Microsoft previously committed to match AWS prices, and in their announcement their comparisons matched the m1 range exactly at it’s new price, and they compared their memory oriented A5 instance as cheaper than an old m2.xlarge, but the A5 is an older slower CPU type, more expensive ($0.22 vs $0.18) and has less memory (14GB vs. 15GB) than the AWS r3.large. The common CPU options on Azure are aligned with the older AWS instance types. Azure does have Intel Sandybridge CPUs for compute use cases as the A8 and A9 models, but I couldn't find list pricing for them and they appear to be a low volume special option. The Azure pricing strategy ignores the current generation AWS product, so the price match guarantee doesn’t deliver. In addition the Google and AWS price changes were effective from April 1st, but Azure takes effect May 1st.

IBM Softlayer has a choose-what-you-want model rather than a specific set of instance types. The smaller instances are $0.10/hr where AWS and Google n1-standard-1 are $0.07/hr. As you pick a bigger instance type on Softlayer the cost doesn’t scale up linearly, while Google and AWS double the price each time the configuration doubles. The Softlayer equivalent of the n1-standard-16 is actually slightly lower cost than Google. Softlayer pricing on most instances is in the same ballpark as AWS and Azure were before the cuts, so I expect they will eventually have to cut prices to match the new level.

Gaps and Missing Features

The remaining anomaly in AWS pricing is the low-end m1.small. There is no newer technology equivalent at present, so I wouldn’t be surprised to see AWS do something interesting in this space soon. Generally AWS has a much wider range of instances than Google, but AWS is missing an m3.4xlarge to match Google's n1-standard-16, and the Google hicpu range has double the CPU to RAM ratio of the AWS c3 range so they aren’t directly comparable.

Google has no equivalent to the highest memory and CPU AWS instances, and has no local disk or SSD options. Instead they have better attached disk performance than AWS Elastic Block Store, but attached disk adds to the instance cost, and can never be as fast as local SSD inside the instance.

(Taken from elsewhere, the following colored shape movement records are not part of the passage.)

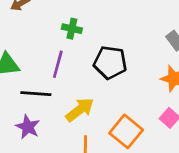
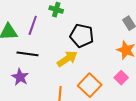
purple line: (58, 64) -> (33, 25), moved
yellow arrow: (80, 110) -> (67, 59), moved

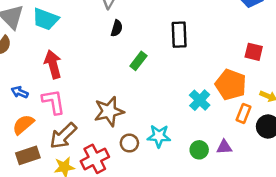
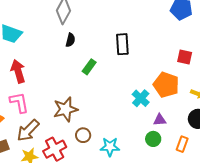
orange rectangle: (244, 113) -> (182, 144), moved
cyan star: (159, 136) -> (110, 147), moved
purple triangle: (224, 147) -> (160, 120), moved
green circle: (199, 150) -> (153, 139), moved

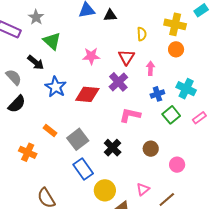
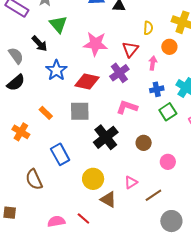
orange circle: (176, 49) -> (169, 47), moved
pink star: (91, 56) -> (95, 44), size x1.4
gray square: (78, 139) -> (80, 111), moved, turned 30
black cross: (113, 148) -> (106, 137), size x1.4
blue rectangle: (83, 169) -> (60, 154), moved

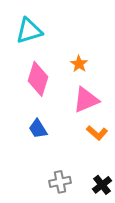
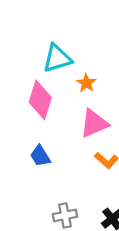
cyan triangle: (29, 31) -> (57, 58), moved

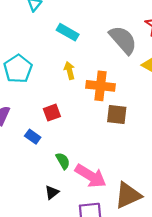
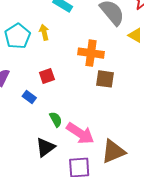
yellow arrow: (69, 71) -> (44, 32), moved
black triangle: (52, 192) -> (45, 147), size x1.5

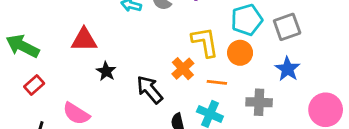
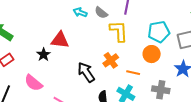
red triangle: (84, 40) -> (60, 40), moved
yellow L-shape: (205, 42) -> (119, 31), moved
black star: (106, 71) -> (43, 55), moved

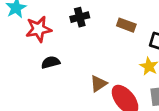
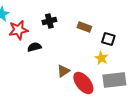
black semicircle: (51, 62) -> (34, 47), moved

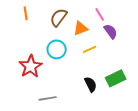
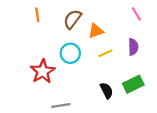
pink line: (100, 14) -> (136, 14), moved
purple semicircle: (111, 31) -> (133, 47), moved, turned 35

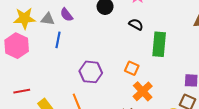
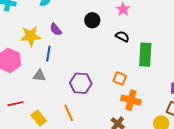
yellow star: (24, 18) -> (31, 36), moved
gray triangle: (48, 19) -> (39, 76), moved
orange cross: (143, 91) -> (131, 100), turned -30

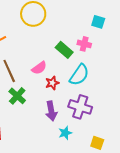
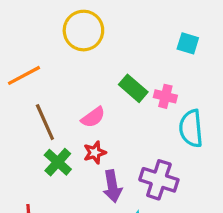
pink cross: (84, 44) -> (165, 96), moved
cyan semicircle: (79, 75) -> (191, 128), moved, turned 140
red star: (52, 83) -> (95, 153), moved

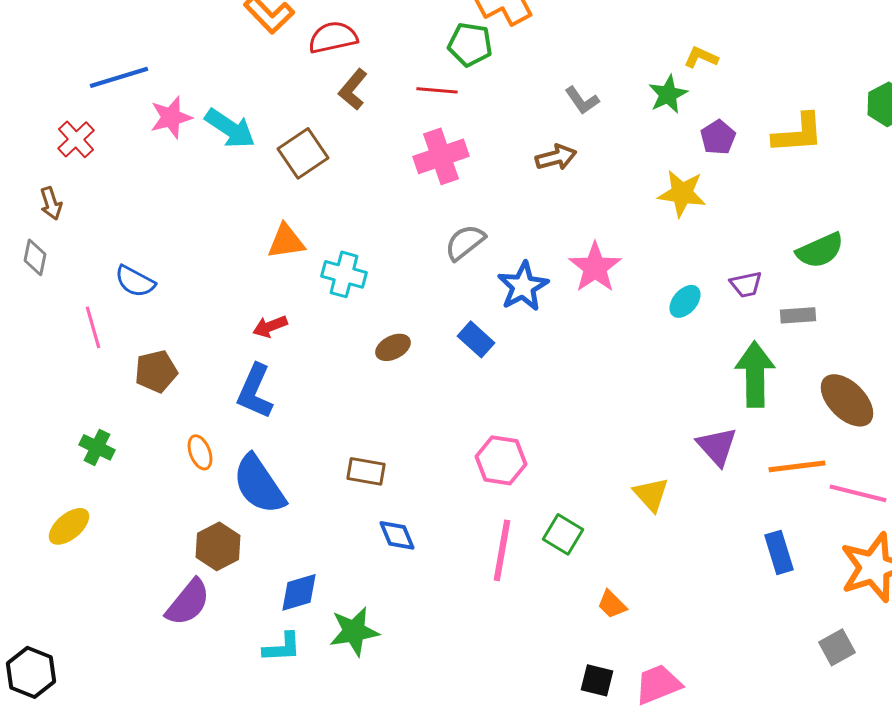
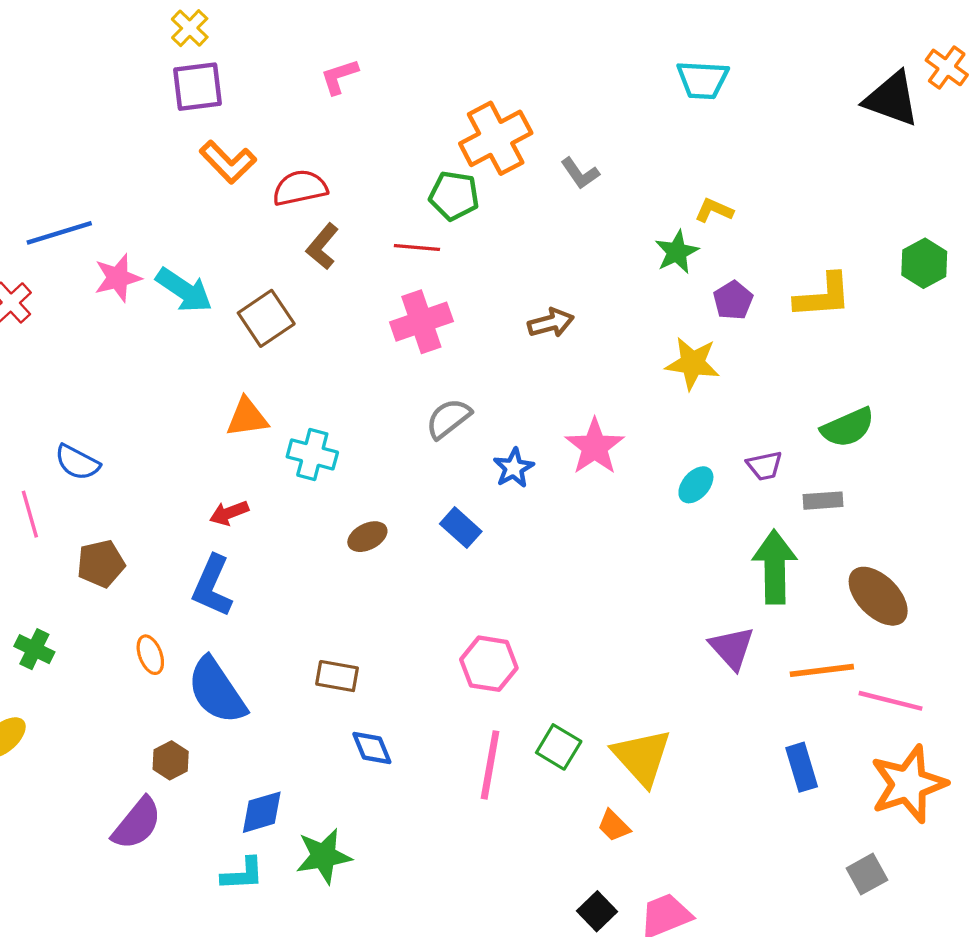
gray L-shape: (582, 100) -> (580, 173), moved
blue star: (523, 286) -> (514, 468), size x0.7
yellow triangle: (651, 494) -> (642, 757), moved, size x1.5
brown hexagon: (218, 546) -> (171, 760), size x0.7
black square: (597, 680) -> (597, 911), turned 32

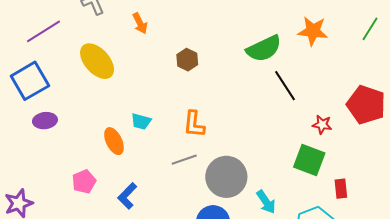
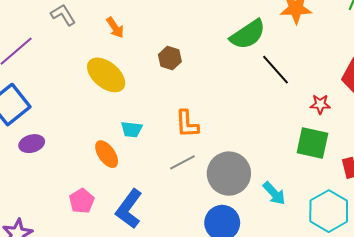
yellow ellipse: (97, 61) -> (106, 75), moved
blue L-shape: (127, 196) -> (129, 209), size x1.4

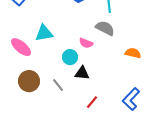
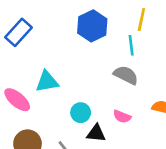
pink semicircle: (86, 43) -> (122, 117), moved

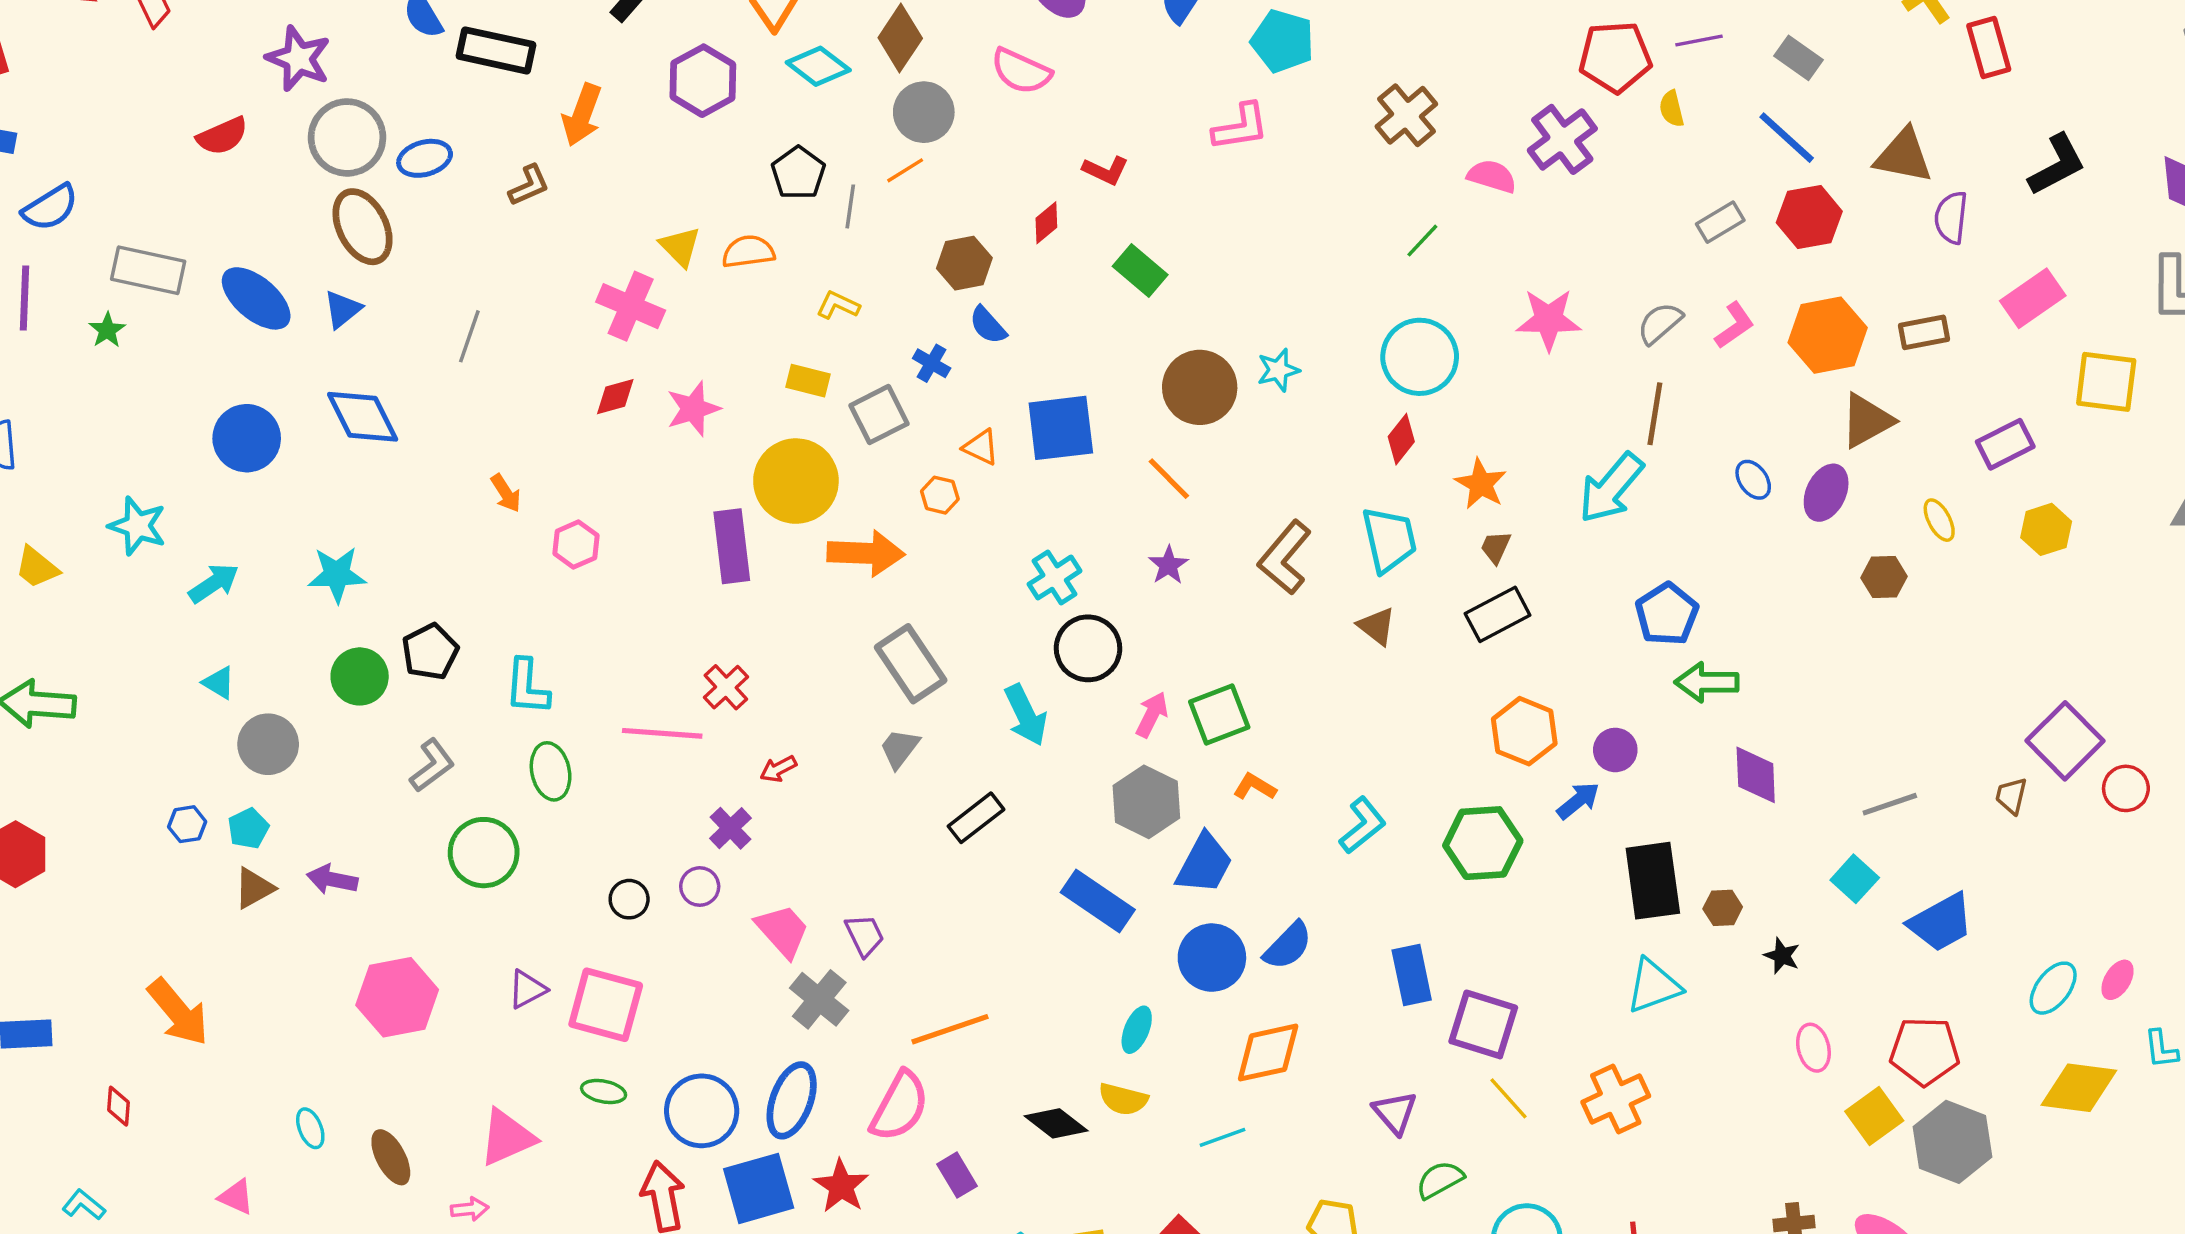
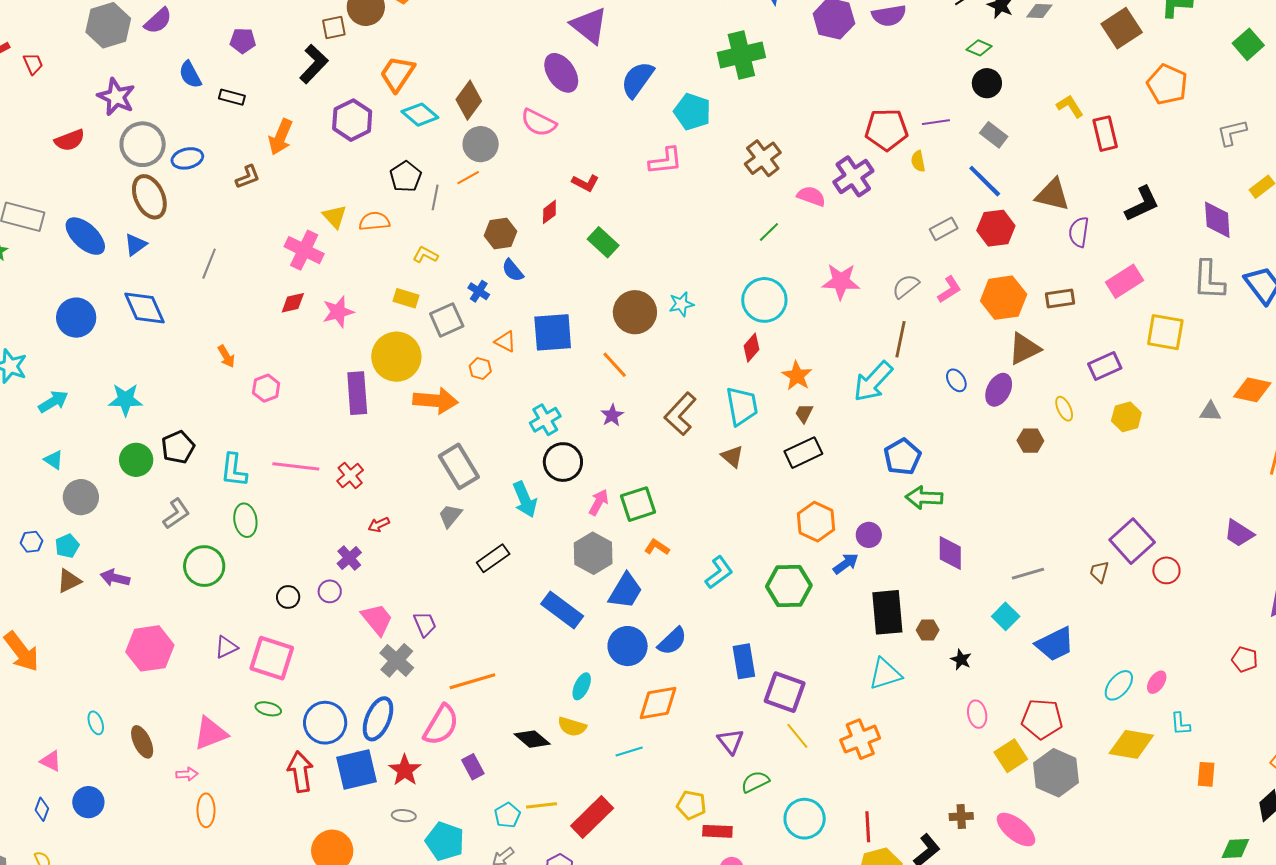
black rectangle: (496, 50) -> (232, 97), size x0.6
pink line: (662, 733) -> (296, 466), moved

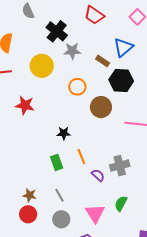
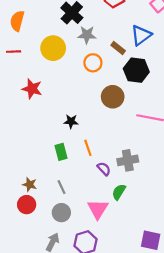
orange circle: (77, 87) -> (93, 63), moved
green semicircle: (121, 204) -> (119, 192), moved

Microsoft Azure needs to refresh its instance type options, it has a much smaller range, older slower CPUs, and no SSD options. It doesn’t look particularly competitive.

Conclusion

If you buy hardware and capitalize it over three years, and later on there is a price cut; you don’t get to reduce your monthly costs. Towards the end your CPUs are getting old, leading to less competitive response times and higher failure rates. With public cloud vendors driving the costs down several times a year and upgrading their instances, your model of public vs. private costs needs to factor in something like Moore’s law for cost reductions and a technology refresh more often than every three years. Google actually said we should expect Moore’s law to apply in their announcement, which I interpret to mean that we can expect costs to halve about every 18-24 months. This isn’t a race to zero; it’s a proportional reduction every year. Over a three-year period the cost at the end is a third to a quarter of the cost at the start.

I still hear CIOs worry that cloud vendor lock-in would let them raise prices. This ruse is used to justify private cloud investments. Even without switching vendors, you will see repeated price reductions for the public cloud systems you are already using. This was the 42nd price cut for AWS, the argument is ridiculous.


I’ve previously published presentation materials on costoptimization with AWS. I’m researching this area and over the coming months will publish a series of posts on all aspects of cloud optimization.